Pero la Iglesia no solo nace del viento, sino también del
fuego. Del fuego del amor de Dios que da su Espíritu; ese fuego que en
Pentecostés penetra el corazón de los apóstoles y los abrasa y purifica.
Pues bien; también nosotros tenemos necesidad hoy de ese
empuje, de ese impulso de viento irrefrenable que sólo el Espíritu Santo puede
dar; y necesitamos ese fuego de amor en nuestros corazones, que nos enamore
locamente de Jesucristo y nos empuje a transmitirlo espontáneamente a
cualquiera que entre en contacto con nosotros, sin complejos ni temores.
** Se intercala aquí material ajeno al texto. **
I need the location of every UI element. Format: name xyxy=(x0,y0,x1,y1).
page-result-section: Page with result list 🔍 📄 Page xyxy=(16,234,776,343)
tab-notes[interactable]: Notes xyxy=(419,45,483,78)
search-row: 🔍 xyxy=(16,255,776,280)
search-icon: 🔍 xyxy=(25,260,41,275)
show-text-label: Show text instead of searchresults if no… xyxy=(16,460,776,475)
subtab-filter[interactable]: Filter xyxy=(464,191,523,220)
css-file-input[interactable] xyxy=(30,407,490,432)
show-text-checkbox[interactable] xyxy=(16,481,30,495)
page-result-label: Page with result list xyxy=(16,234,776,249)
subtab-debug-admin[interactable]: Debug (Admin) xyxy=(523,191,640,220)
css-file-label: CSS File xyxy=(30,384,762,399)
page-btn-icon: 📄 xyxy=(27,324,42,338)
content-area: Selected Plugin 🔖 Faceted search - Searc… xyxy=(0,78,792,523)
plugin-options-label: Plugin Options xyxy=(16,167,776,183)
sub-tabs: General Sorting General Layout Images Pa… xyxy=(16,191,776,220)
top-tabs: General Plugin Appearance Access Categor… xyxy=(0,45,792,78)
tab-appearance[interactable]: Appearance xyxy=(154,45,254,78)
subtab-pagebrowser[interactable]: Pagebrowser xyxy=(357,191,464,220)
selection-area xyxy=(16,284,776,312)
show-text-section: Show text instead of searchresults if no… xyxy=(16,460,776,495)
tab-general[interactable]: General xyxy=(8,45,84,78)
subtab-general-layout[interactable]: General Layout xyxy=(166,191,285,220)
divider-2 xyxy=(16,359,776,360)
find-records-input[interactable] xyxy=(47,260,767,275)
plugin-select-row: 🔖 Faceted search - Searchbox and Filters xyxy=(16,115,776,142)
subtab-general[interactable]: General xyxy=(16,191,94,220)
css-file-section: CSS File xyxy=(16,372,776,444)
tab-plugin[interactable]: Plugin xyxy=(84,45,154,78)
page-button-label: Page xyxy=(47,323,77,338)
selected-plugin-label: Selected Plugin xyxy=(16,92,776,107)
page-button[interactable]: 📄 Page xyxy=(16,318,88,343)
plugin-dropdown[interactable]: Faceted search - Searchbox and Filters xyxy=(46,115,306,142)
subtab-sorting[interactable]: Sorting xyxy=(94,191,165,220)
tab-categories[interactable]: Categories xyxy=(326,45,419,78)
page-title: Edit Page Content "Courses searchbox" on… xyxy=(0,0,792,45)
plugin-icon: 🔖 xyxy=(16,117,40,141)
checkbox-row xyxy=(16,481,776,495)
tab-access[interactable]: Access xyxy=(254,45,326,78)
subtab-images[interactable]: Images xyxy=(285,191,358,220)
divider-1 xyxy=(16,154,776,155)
Pero permitidme que hoy deje clara una cosa: San Pablo nos
recuerda que hemos recibido el Espíritu en el Bautismo con el fin de conformar
un solo cuerpo, que es la Iglesia. Es decir, en cada uno de los cristianos se
manifiesta la acción original e intransferible del Espíritu, en aras al bien
común. Por eso hoy es un día en el que nos tiene que quedar claro que la misión
de evangelizar nos atañe a todos. Y cuando digo a todos es a todos. También a
vosotros, los laicos, que formáis la mayor parte de la Iglesia y habéis
recibido en el Bautismo esa misión de hacer presente a Cristo en medio del
mundo. Vosotros tenéis que ser evangelizadores en vuestro ambiente: en vuestra
casa, en el trabajo, en la calle, con los amigos... En todo momento y
circunstancia, con vuestra forma de vida,
tenéis que llevar a todos el mensaje de Cristo muerto y resucitado. En
vuestras manos está la nueva evangelización del mundo y de la sociedad.
Hoy, por tanto, tenemos que invocar que venga sobre nosotros
el Espíritu Santo como viento fuerte que nos arrastre, que nos saque de
nuestros apoltronamientos, de nuestros conformismos, de nuestros miedos, y nos
ponga en medio del mundo a predicar el evangelio. Que venga como fuego
purificador, que queme todos nuestros pecados, y encienda en nosotros la llama
del amor de Dios, que abrase a todos los que entren en contacto con nosotros.
Que Santa María nos sirva de ejemplo para que dejemos que el
Espíritu Santo nos ilumine y fortalezca, de manera que, como los apóstoles,
todos, sacerdotes, religiosos y sobre todo, los laicos, seamos testigos de
Cristo con nuestras palabras y obras en medio del mundo.